[Data excerpts]
----

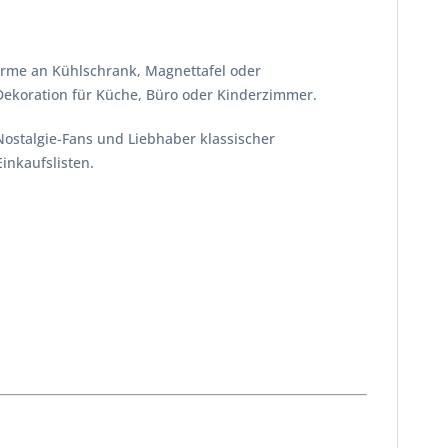
harme an Kühlschrank, Magnettafel oder
Dekoration für Küche, Büro oder Kinderzimmer.
 Nostalgie-Fans und Liebhaber klassischer
inkaufslisten.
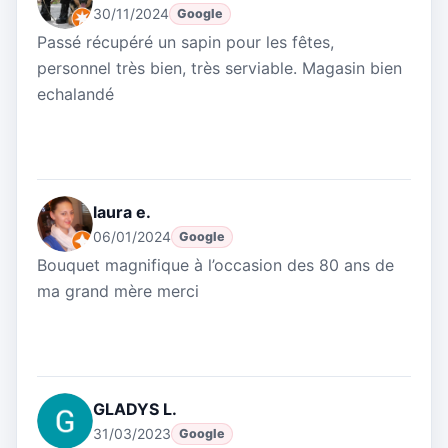
30/11/2024
Google
Passé récupéré un sapin pour les fêtes,
personnel très bien, très serviable. Magasin bien
echalandé
laura e.
06/01/2024
Google
Bouquet magnifique à l’occasion des 80 ans de
ma grand mère merci
GLADYS L.
31/03/2023
Google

----

### EXERCISE PROMPT
Some lines of the data above may hold the word "oder"; state how many do, and give only that number.

### YOUR SOLUTION
2